When Paddy Leneghan went back to school after 70 years yesterday, his daughter Mary predictably stole the show.
Paddy is a past pupil of Woodbrook National School, built in the shadow of the Arigna and Sliabh an Iarainn mountains on the Roscommon/Leitrim border 150 years ago.
As pupils, teachers and past pupils celebrated the 150th anniversary in glorious sunshine yesterday, Mr Leneghan surveyed the fuss being made of the guest of honour, his daughter President Mary McAleese, and remarked: "You never know what is ahead of you."
He lived a stone's throw from the school in the parish of Croghan and recalled happily that unusually for a pupil of the 1930s, "I never got slapped". The school, which was built in 1857 by Major James Kirkwood of nearby Woodbrook House for his tenants' children, now has just 31 pupils .
"You are a small school but you do big things," remarked the President, as she listed off the awards the school has won.
She told the children that their future was somewhat different to the bleak outlook many faced when the school was built towards the end of the Famine.
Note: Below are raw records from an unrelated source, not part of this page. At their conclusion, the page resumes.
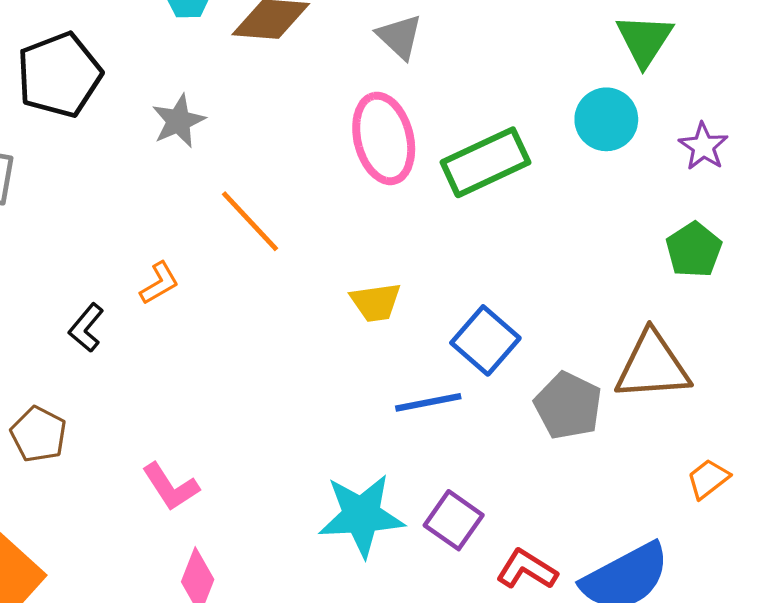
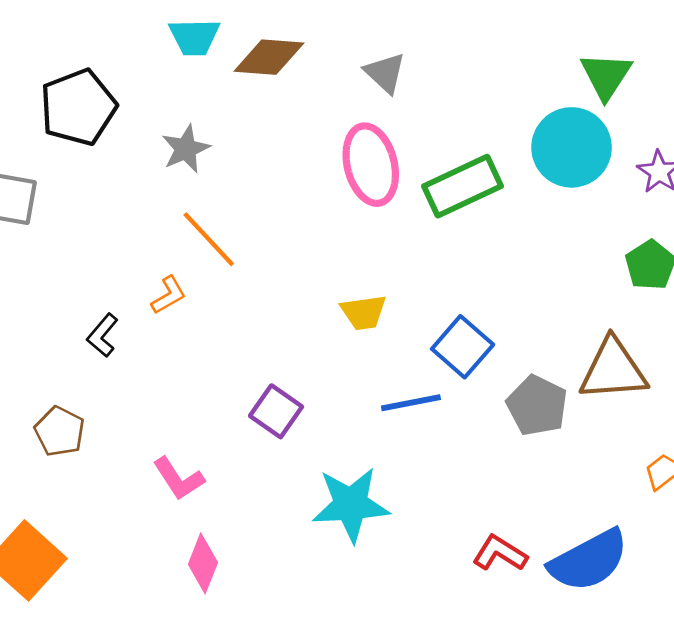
cyan circle: (606, 119) -> (572, 147), size x1.4
orange line: (250, 221) -> (209, 239), moved
purple square: (454, 520) -> (276, 411), moved

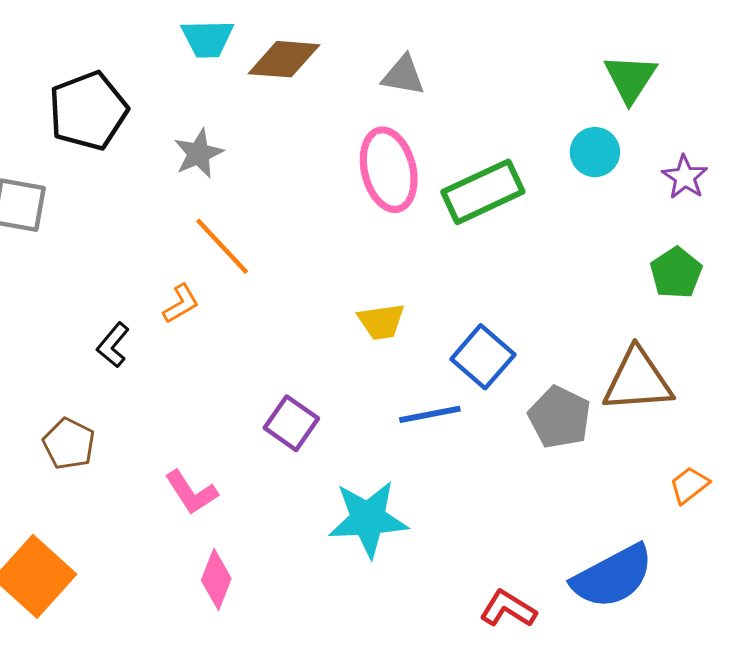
gray triangle: (385, 73) -> (403, 75), turned -33
cyan circle: (572, 147) -> (595, 152), size x0.6
red L-shape: (500, 553) -> (508, 609), moved

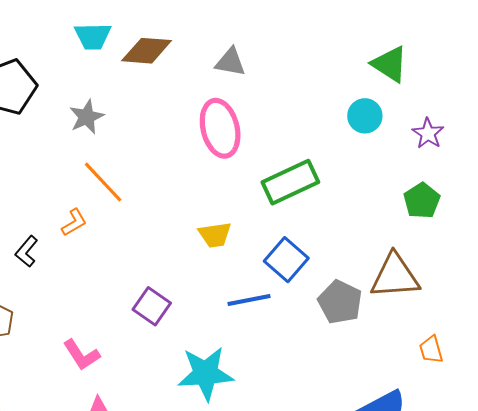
green triangle: (630, 78) -> (390, 64), turned -30
green rectangle: (483, 192) -> (290, 182), moved
orange trapezoid: (689, 485) -> (431, 350), turned -68

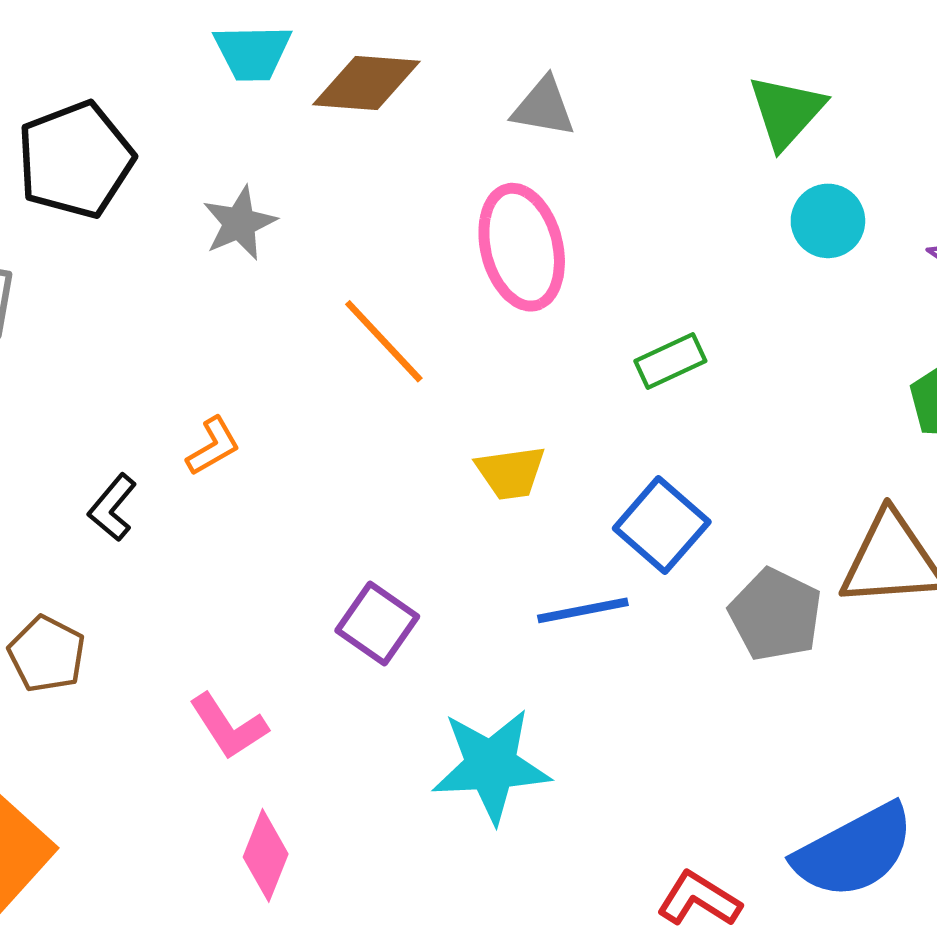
green triangle: (390, 64) -> (786, 111), moved, turned 39
orange line: (103, 182) -> (384, 341), moved
green rectangle: (290, 182) -> (670, 361), size x0.6

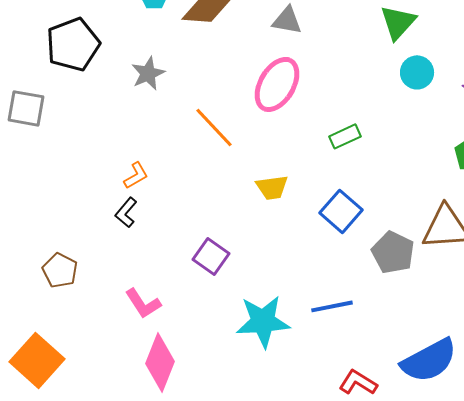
pink ellipse: (522, 247) -> (277, 84), turned 44
black L-shape: (112, 508) -> (126, 212), moved
blue line: (583, 610) -> (332, 306), moved
pink diamond: (266, 855) -> (160, 362), size x1.4

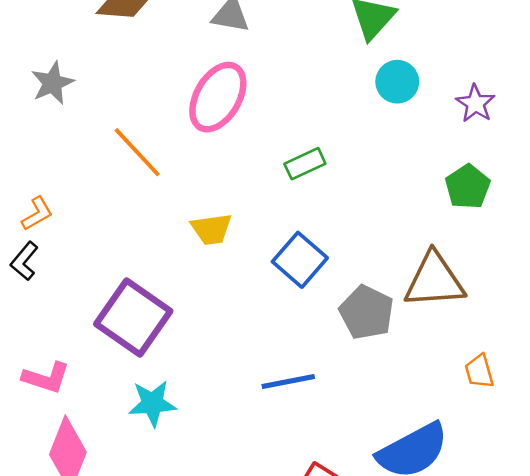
purple square: (211, 256) -> (133, 317), size x1.6
pink L-shape: (143, 303) -> (46, 378), turned -39
cyan star: (263, 321) -> (152, 403), moved, size x0.7

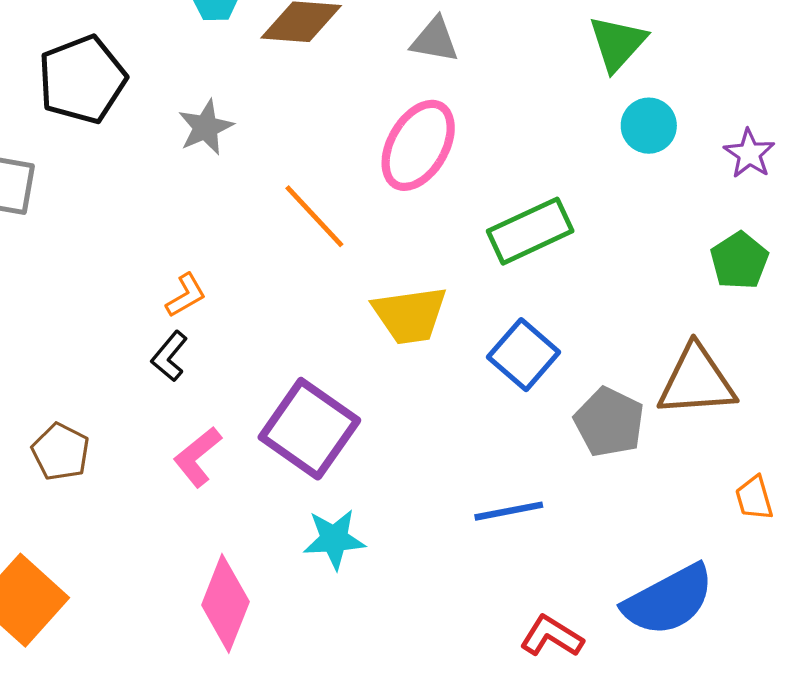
green rectangle: (305, 164) -> (530, 231), size x1.6
yellow trapezoid: (211, 229) -> (410, 315), size x1.4
pink L-shape: (46, 378) -> (197, 457), moved, turned 123

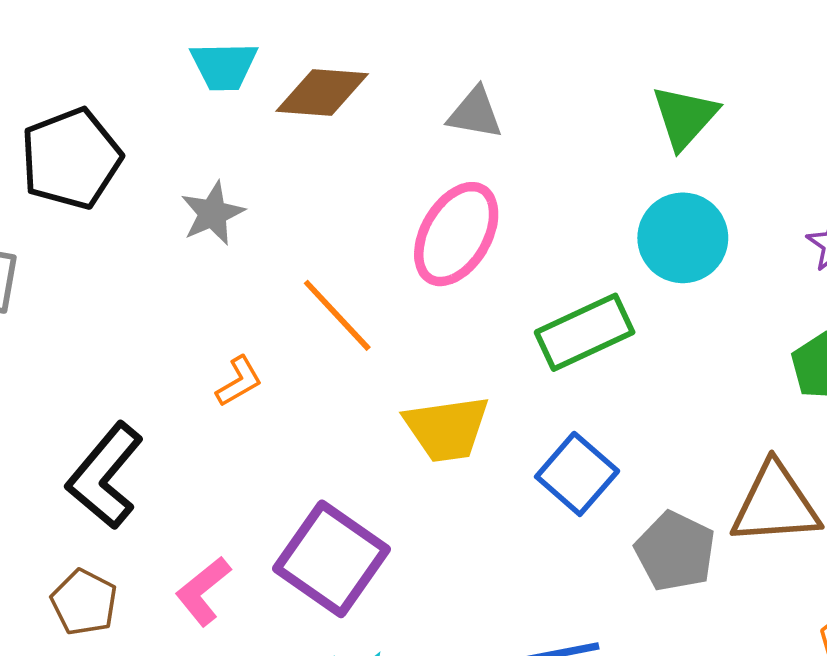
cyan circle: (649, 126) -> (683, 238), moved, size x1.4
orange L-shape: (186, 295) -> (239, 381), moved
black L-shape: (169, 356) -> (105, 476), moved, size x1.8
brown pentagon: (61, 452) -> (84, 602), moved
It was hard to believe that someone had started to build a school at this dreadful time, when bodies would have been left lying dead on the road close to the nearby graveyard at Ardcarne, she said.
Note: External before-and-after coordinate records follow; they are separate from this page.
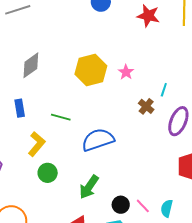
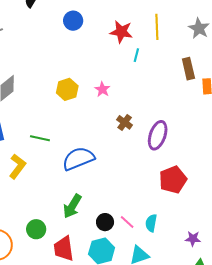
yellow hexagon: (91, 70) -> (67, 89), size x0.7
cyan line: (164, 90) -> (136, 55), moved
green circle: (48, 173) -> (36, 229), moved

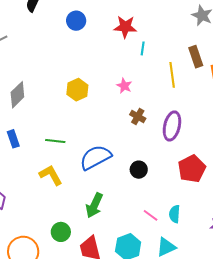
yellow line: (157, 27) -> (172, 75), moved
pink star: (102, 89) -> (124, 86), moved
yellow L-shape: (17, 166) -> (51, 175), moved, turned -60
black circle: (105, 222) -> (139, 170), moved

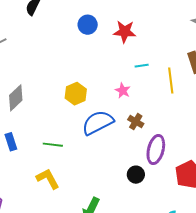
blue circle: (76, 21) -> (88, 25), moved
cyan line: (143, 48) -> (142, 66), moved, turned 72
purple ellipse: (172, 126) -> (156, 150), moved
blue semicircle: (96, 157) -> (98, 123), moved

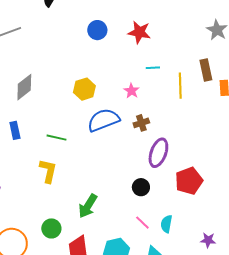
blue circle: (88, 25) -> (97, 30), moved
brown cross: (136, 122) -> (141, 123), turned 35
black circle: (136, 175) -> (141, 187), moved
yellow L-shape: (48, 179) -> (48, 171), turned 35

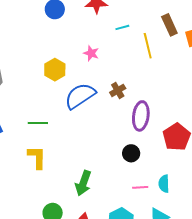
cyan line: (153, 68) -> (122, 27), moved
pink star: (131, 91) -> (91, 53), moved
pink line: (142, 223) -> (140, 187), turned -35

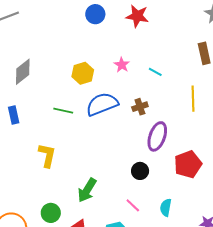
cyan line: (122, 27) -> (155, 72), moved, turned 32
yellow line: (148, 46) -> (193, 99), moved
green line: (38, 123) -> (63, 111), moved
pink line: (140, 187) -> (133, 205), moved, turned 35

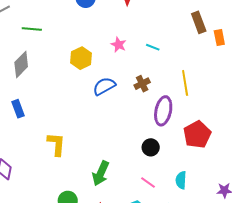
yellow line: (193, 99) -> (185, 83), moved
blue semicircle: (102, 104) -> (104, 86), size x0.7
green line: (63, 111) -> (32, 29), moved

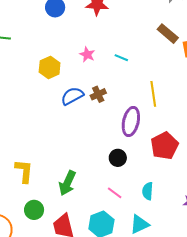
brown rectangle: (199, 22) -> (168, 34), turned -30
brown cross: (142, 84) -> (98, 94), moved
yellow L-shape: (56, 144) -> (24, 171), moved

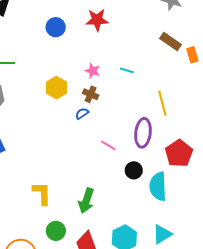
brown cross: (98, 94) -> (91, 94), moved, turned -35
blue semicircle: (72, 96) -> (82, 114), size x0.6
cyan semicircle: (148, 191) -> (158, 186), moved, size x1.6
pink line: (115, 193) -> (108, 145), moved

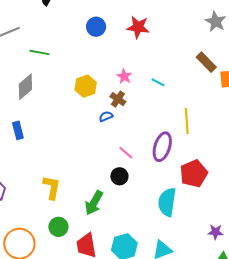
black circle: (134, 170) -> (119, 176), moved

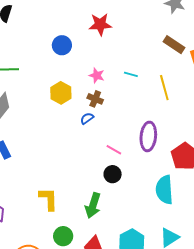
blue circle: (96, 27) -> (62, 45), moved
yellow line: (187, 121) -> (164, 88), moved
She pointed out that over the generations many of those who had left the parish for California, London or Australia had dreamed of their children and grandchildren going to school in this beautiful setting.
"Maybe in another life I might have gone to school here," said the President, as she recalled the many times she had sneaked into the schoolyard to play while on holidays with her father's family.
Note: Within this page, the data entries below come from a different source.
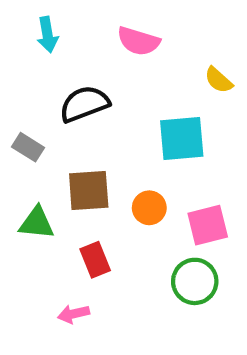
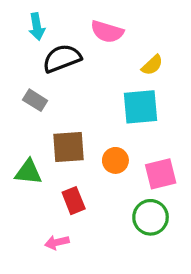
yellow semicircle: (219, 80) -> (152, 65), moved, turned -85
black semicircle: (84, 104) -> (62, 58), moved
gray rectangle: (28, 147) -> (35, 100), moved

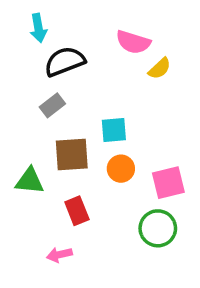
pink semicircle: (107, 32) -> (133, 42), moved
gray rectangle: (35, 100) -> (52, 105), moved, turned -70
cyan square: (140, 107) -> (114, 130), moved, size x0.7

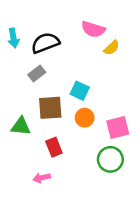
cyan arrow: (38, 28) -> (13, 38), moved
cyan square: (114, 130) -> (80, 91), turned 30

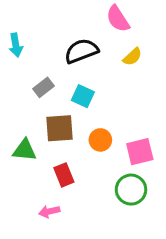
pink semicircle: (93, 29) -> (118, 19), moved, turned 40
black semicircle: (45, 43) -> (81, 51), moved
cyan square: (80, 91) -> (83, 96), moved

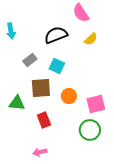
pink arrow: (49, 211) -> (40, 152), moved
Local man Séamus Butler recalled the President as a little girl when, during holiday visits to the area, "her greatest ambition was to get on Connie McGreevy's horse and cart".
The President dropped into Cootehall to unveil a memorial to her late friend Canon Henry Tonra, a much-loved local historian who was parish priest of Ardcarne. She recalled, much to the amusement of Bishop Christy Jones of Elphin, that her friend used to give her "gardening rather than ecclesiastical advice" and that he had once urged her to steal slips from the neighbours' Bramley trees.
She didn't do it, apparently on the basis that if she was caught stealing, it would not look any better if she said the parish priest had put her up to it.